By the final week, work had picked back up, and I knew the numbers were secured. I took it easy the last few days. No regrets.

The Numbers
- 1,630 km completed
- 73 hours in the saddle
- 16th place on the outdoor riding leaderboard
- Rode every day (essentially)
I was floating around 7th–10th for most of the month in the outdoor riding category, but many guys were going truly hard, man, a handful of riders were logging 200 to 300+ kilometers a day – on a trainer, epic stuff. Honestly, good for them. The whole point is that everyone finishes. Anyone who completes the challenge wins, in my book.

Why This Matters
Here’s the part that actually gets me.
I’m an American who grew up in North Carolina, attending a school that was about 85–90% black.
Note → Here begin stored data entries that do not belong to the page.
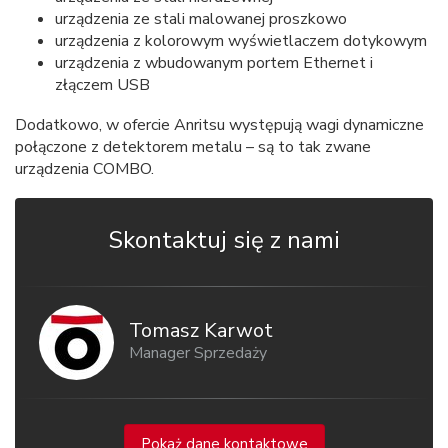
urządzenia ze stali malowanej proszkowo
urządzenia z kolorowym wyświetlaczem dotykowym
urządzenia z wbudowanym portem Ethernet i
złączem USB
Dodatkowo, w ofercie Anritsu występują wagi dynamiczne
połączone z detektorem metalu – są to tak zwane
urządzenia COMBO.
Skontaktuj się z nami
Tomasz Karwot
Manager Sprzedaży
Pokaż dane kontaktowe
I ran track, anchored the 4×400, and Black History Month was real and present throughout my education. Major Taylor was part of that. But then I spent decades abroad, and that background knowledge sort of went dormant — still there, but not active.
Now I’m a middle-aged expat in Taiwan joining a team of all Taiwanese riders, organized by a Taiwanese woman, all riding in honor of a 19th-century Black American cyclist that most of them probably never learned about in school. And it works. The team is genuinely enthusiastic, the cross-cultural organization between the Taiwan side and the US organizers is impressive, and the whole thing has this quiet power to it that’s hard to articulate.
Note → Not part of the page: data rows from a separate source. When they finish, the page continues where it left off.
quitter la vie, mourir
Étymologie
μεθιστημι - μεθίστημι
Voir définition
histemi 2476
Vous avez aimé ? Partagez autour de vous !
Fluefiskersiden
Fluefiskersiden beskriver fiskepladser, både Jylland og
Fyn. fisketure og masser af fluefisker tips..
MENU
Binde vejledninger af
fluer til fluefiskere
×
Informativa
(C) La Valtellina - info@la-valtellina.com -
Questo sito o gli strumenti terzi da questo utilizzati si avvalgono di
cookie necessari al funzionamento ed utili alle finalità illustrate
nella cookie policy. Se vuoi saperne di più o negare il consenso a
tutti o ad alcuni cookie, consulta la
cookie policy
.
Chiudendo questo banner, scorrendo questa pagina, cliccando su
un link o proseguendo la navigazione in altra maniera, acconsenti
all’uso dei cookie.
The future I want to live in looks a lot like this event, not from a retrospective viewpoint, but from a current present-day-now reality.

What’s Next
I’m already at nearly 3,000 kilometers for the year, and I’m eyeing 14,000 by December. We’ll see how that holds up.
Will I do the Major Taylor Challenge again next year? Without question. Same goal, same mentality: get outside, ride every day, and be part of something bigger than your local loop.
If you’re a cyclist and haven’t heard of this challenge before, look it up. There’s a team out there for you.